● WORK TASK:
All entries must come back exactly as given, with no pictures in the copy.
________________________________________
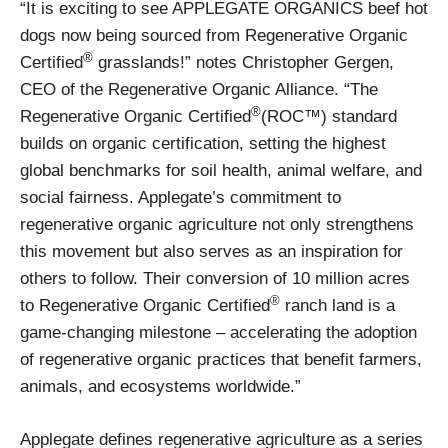
“It is exciting to see APPLEGATE ORGANICS beef hot
dogs now being sourced from Regenerative Organic
®
Certified
grasslands!” notes Christopher Gergen,
CEO of the Regenerative Organic Alliance. “The
®
Regenerative Organic Certified
(ROC™) standard
builds on organic certification, setting the highest
global benchmarks for soil health, animal welfare, and
social fairness. Applegate’s commitment to
regenerative organic agriculture not only strengthens
this movement but also serves as an inspiration for
others to follow. Their conversion of 10 million acres
®
to Regenerative Organic Certified
ranch land is a
game-changing milestone – accelerating the adoption
of regenerative organic practices that benefit farmers,
animals, and ecosystems worldwide.”
Applegate defines regenerative agriculture as a series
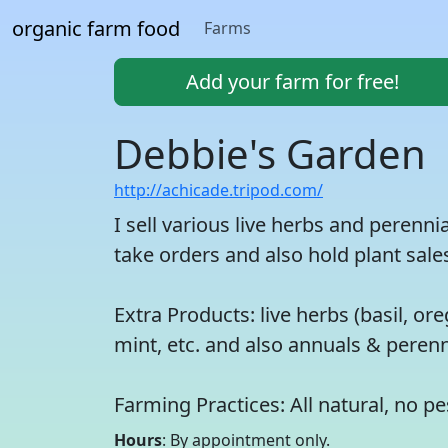
organic farm food
Farms
Add your farm for free!
Debbie's Garden
http://achicade.tripod.com/
I sell various live herbs and perenn
take orders and also hold plant sales
Extra Products: live herbs (basil, 
mint, etc. and also annuals & perenn
Farming Practices: All natural, no pe
Hours
: By appointment only.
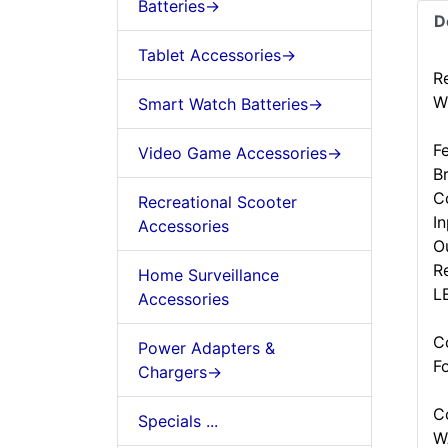
Batteries->
D
Tablet Accessories->
R
W
Smart Watch Batteries->
F
Video Game Accessories->
B
C
Recreational Scooter
I
Accessories
O
R
Home Surveillance
LE
Accessories
C
Power Adapters &
F
Chargers->
C
Specials ...
W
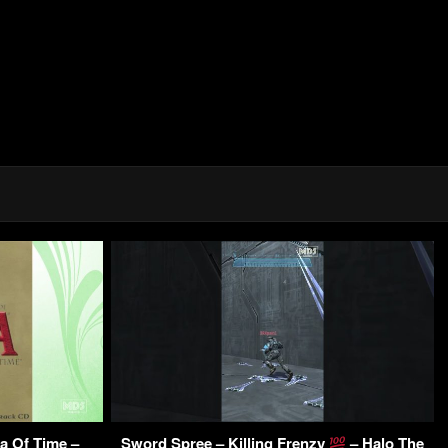
a Of Time –
Sword Spree – Killing Frenzy
– Halo The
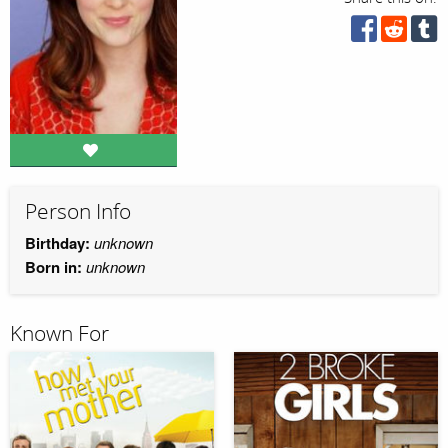
Person Info
Birthday:
unknown
Born in:
unknown
Known For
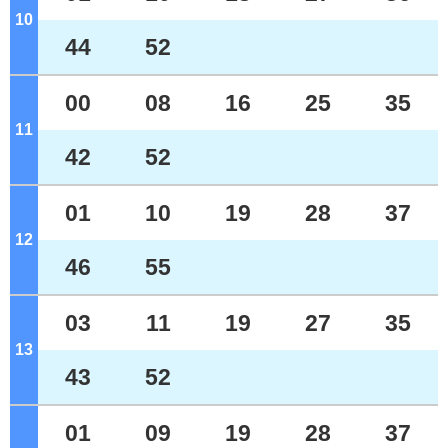
10
o'clock
44
52
00
08
16
25
35
11
o'clock
42
52
01
10
19
28
37
12
o'clock
46
55
03
11
19
27
35
13
o'clock
43
52
01
09
19
28
37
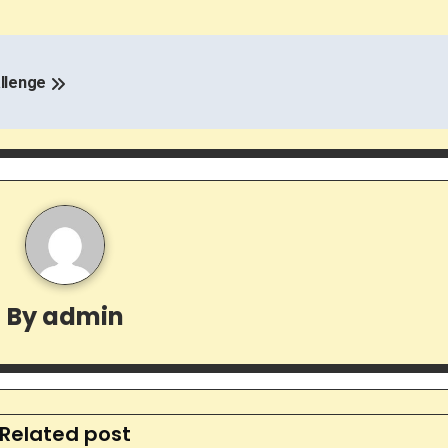
allenge
By
admin
Related post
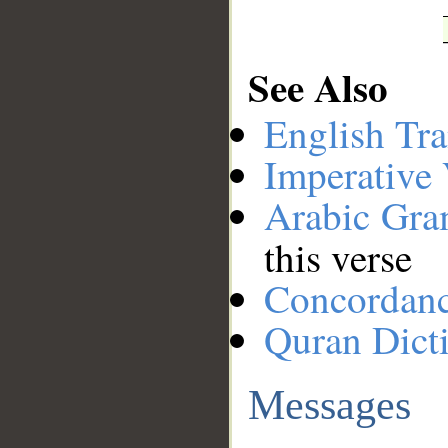
See Also
English Tra
Imperative
Arabic Gr
this verse
Concordan
Quran Dict
Messages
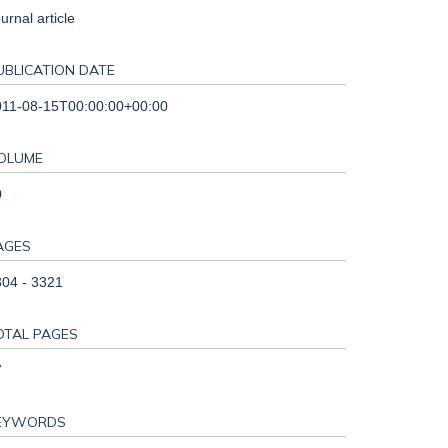
urnal article
UBLICATION DATE
011-08-15T00:00:00+00:00
OLUME
0
AGES
04 - 3321
OTAL PAGES
7
EYWORDS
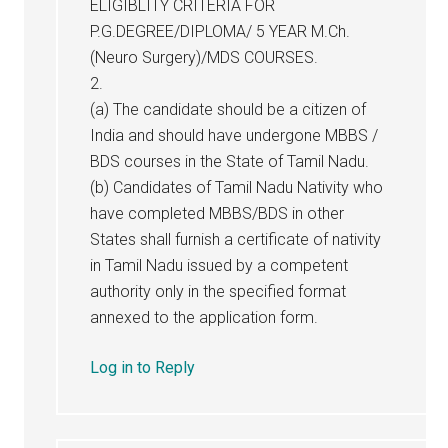
ELIGIBLITY CRITERIA FOR
P.G.DEGREE/DIPLOMA/ 5 YEAR M.Ch.
(Neuro Surgery)/MDS COURSES.
2.
(a) The candidate should be a citizen of
India and should have undergone MBBS /
BDS courses in the State of Tamil Nadu.
(b) Candidates of Tamil Nadu Nativity who
have completed MBBS/BDS in other
States shall furnish a certificate of nativity
in Tamil Nadu issued by a competent
authority only in the specified format
annexed to the application form.
Log in to Reply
________________________________________
● TASK RESULT:
“It is exciting to see APPLEGATE ORGANICS beef hot
dogs now being sourced from Regenerative Organic
®
Certified
grasslands!” notes Christopher Gergen,
CEO of the Regenerative Organic Alliance. “The
®
Regenerative Organic Certified
(ROC™) standard
builds on organic certification, setting the highest
global benchmarks for soil health, animal welfare, and
social fairness. Applegate’s commitment to
regenerative organic agriculture not only strengthens
this movement but also serves as an inspiration for
others to follow. Their conversion of 10 million acres
®
to Regenerative Organic Certified
ranch land is a
game-changing milestone – accelerating the adoption
of regenerative organic practices that benefit farmers,
animals, and ecosystems worldwide.”
Applegate defines regenerative agriculture as a series
organic farm food
Farms
Add your farm for free!
Debbie's Garden
http://achicade.tripod.com/
I sell various live herbs and perenn
take orders and also hold plant sales
Extra Products: live herbs (basil, 
mint, etc. and also annuals & perenn
Farming Practices: All natural, no pe
Hours
: By appointment only.
Batteries->
D
Tablet Accessories->
R
W
Smart Watch Batteries->
F
Video Game Accessories->
B
C
Recreational Scooter
I
Accessories
O
R
Home Surveillance
LE
Accessories
C
Power Adapters &
F
Chargers->
C
Specials ...
W
a Of Time –
Sword Spree – Killing Frenzy
– Halo The
Person Info
Birthday:
unknown
Born in:
unknown
Known For
10
o'clock
44
52
00
08
16
25
35
11
o'clock
42
52
01
10
19
28
37
12
o'clock
46
55
03
11
19
27
35
13
o'clock
43
52
01
09
19
28
37
allenge
By
admin
Related post
See Also
English Tra
Imperative
Arabic Gr
this verse
Concordan
Quran Dict
Messages
urnal article
UBLICATION DATE
011-08-15T00:00:00+00:00
OLUME
0
AGES
04 - 3321
OTAL PAGES
7
EYWORDS
ELIGIBLITY CRITERIA FOR
P.G.DEGREE/DIPLOMA/ 5 YEAR M.Ch.
(Neuro Surgery)/MDS COURSES.
2.
(a) The candidate should be a citizen of
India and should have undergone MBBS /
BDS courses in the State of Tamil Nadu.
(b) Candidates of Tamil Nadu Nativity who
have completed MBBS/BDS in other
States shall furnish a certificate of nativity
in Tamil Nadu issued by a competent
authority only in the specified format
annexed to the application form.
Log in to Reply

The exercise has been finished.